##### Information #####

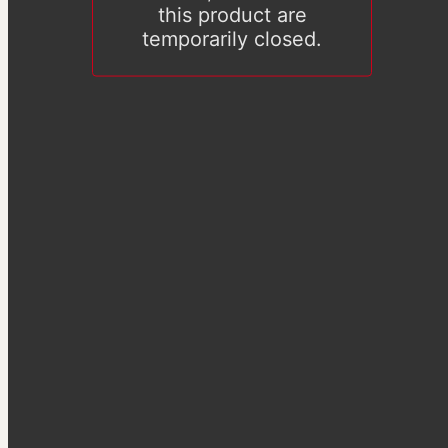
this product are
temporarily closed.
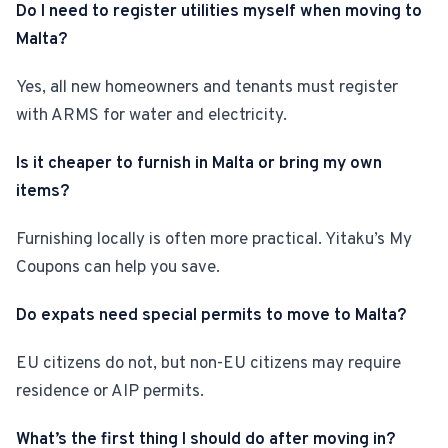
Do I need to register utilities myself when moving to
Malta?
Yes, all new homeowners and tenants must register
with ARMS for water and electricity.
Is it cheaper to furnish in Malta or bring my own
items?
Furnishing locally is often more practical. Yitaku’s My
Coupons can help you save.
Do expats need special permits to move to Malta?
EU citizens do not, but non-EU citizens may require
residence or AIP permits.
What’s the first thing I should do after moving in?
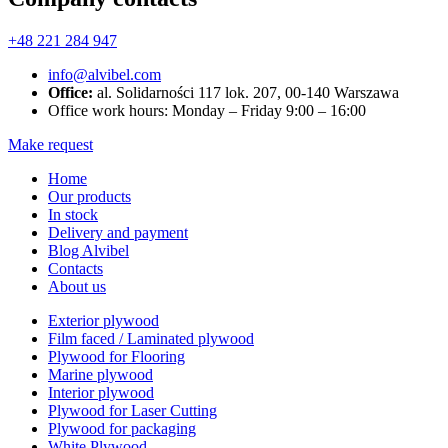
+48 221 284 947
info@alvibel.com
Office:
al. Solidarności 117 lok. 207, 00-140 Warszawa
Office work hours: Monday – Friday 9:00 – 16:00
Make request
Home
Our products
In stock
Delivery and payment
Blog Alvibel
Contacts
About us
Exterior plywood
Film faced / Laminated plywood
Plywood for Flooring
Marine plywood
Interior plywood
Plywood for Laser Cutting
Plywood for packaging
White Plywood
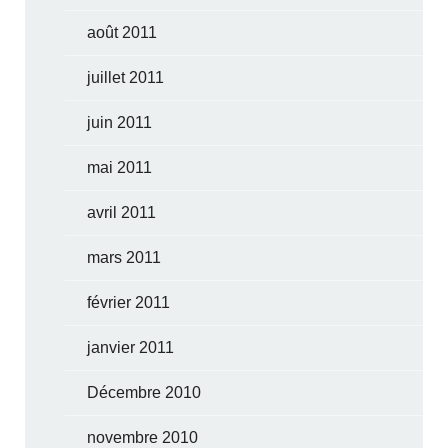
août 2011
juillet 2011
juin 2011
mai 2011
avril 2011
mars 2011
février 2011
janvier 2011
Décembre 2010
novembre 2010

#####

Could you repeat the data exactly, omitting its pictures?

Solution for this task ::
this product are
temporarily closed.
Do I need to register utilities myself when moving to
Malta?
Yes, all new homeowners and tenants must register
with ARMS for water and electricity.
Is it cheaper to furnish in Malta or bring my own
items?
Furnishing locally is often more practical. Yitaku’s My
Coupons can help you save.
Do expats need special permits to move to Malta?
EU citizens do not, but non-EU citizens may require
residence or AIP permits.
What’s the first thing I should do after moving in?
+48 221 284 947
info@alvibel.com
Office:
al. Solidarności 117 lok. 207, 00-140 Warszawa
Office work hours: Monday – Friday 9:00 – 16:00
Make request
Home
Our products
In stock
Delivery and payment
Blog Alvibel
Contacts
About us
Exterior plywood
Film faced / Laminated plywood
Plywood for Flooring
Marine plywood
Interior plywood
Plywood for Laser Cutting
Plywood for packaging
White Plywood
août 2011
juillet 2011
juin 2011
mai 2011
avril 2011
mars 2011
février 2011
janvier 2011
Décembre 2010
novembre 2010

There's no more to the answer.